*Exercise materials*:
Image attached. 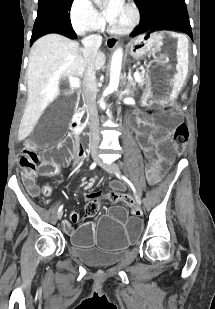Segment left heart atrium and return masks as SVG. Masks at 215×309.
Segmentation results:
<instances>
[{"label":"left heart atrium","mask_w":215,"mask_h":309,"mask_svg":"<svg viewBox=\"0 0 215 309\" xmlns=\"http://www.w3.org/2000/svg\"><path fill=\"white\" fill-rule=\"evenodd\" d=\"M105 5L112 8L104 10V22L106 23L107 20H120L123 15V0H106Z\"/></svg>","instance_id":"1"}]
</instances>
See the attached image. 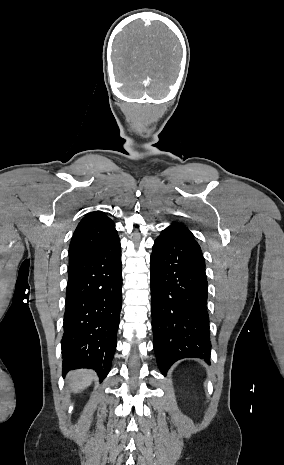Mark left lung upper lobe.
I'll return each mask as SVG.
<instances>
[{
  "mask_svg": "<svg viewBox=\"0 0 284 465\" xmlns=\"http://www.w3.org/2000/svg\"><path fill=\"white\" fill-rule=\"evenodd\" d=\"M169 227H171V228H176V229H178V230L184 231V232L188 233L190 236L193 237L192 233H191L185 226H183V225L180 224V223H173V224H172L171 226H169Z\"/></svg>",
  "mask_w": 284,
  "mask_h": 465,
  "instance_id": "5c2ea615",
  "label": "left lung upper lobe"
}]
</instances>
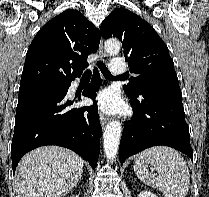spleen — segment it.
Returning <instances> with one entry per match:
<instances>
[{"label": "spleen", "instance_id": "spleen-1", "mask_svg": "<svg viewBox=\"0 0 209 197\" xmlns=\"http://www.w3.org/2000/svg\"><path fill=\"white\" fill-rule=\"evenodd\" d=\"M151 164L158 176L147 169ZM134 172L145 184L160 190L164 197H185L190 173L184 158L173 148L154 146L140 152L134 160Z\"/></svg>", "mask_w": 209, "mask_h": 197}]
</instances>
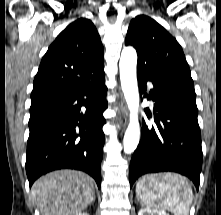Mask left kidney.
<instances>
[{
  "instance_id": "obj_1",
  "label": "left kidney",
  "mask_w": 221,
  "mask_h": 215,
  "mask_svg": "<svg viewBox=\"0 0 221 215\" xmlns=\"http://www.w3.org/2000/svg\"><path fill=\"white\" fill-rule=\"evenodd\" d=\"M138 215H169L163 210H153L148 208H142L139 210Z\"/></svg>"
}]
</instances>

*Problem description*: Transcription of the lines from the one with "spleen — segment it." through the end of the entries is required, exact and with no pictures.

*Solution to the exercise*:
spleen — segment it.
Returning <instances> with one entry per match:
<instances>
[{"label": "spleen", "instance_id": "spleen-1", "mask_svg": "<svg viewBox=\"0 0 209 197\" xmlns=\"http://www.w3.org/2000/svg\"><path fill=\"white\" fill-rule=\"evenodd\" d=\"M151 164L158 176L147 169ZM134 172L145 184L160 190L164 197H185L190 173L184 158L173 148L154 146L140 152L134 160Z\"/></svg>", "mask_w": 209, "mask_h": 197}]
</instances>
Mask left kidney.
<instances>
[{
  "instance_id": "obj_1",
  "label": "left kidney",
  "mask_w": 221,
  "mask_h": 215,
  "mask_svg": "<svg viewBox=\"0 0 221 215\" xmlns=\"http://www.w3.org/2000/svg\"><path fill=\"white\" fill-rule=\"evenodd\" d=\"M138 215H169L163 210H153L148 208H142L139 210Z\"/></svg>"
}]
</instances>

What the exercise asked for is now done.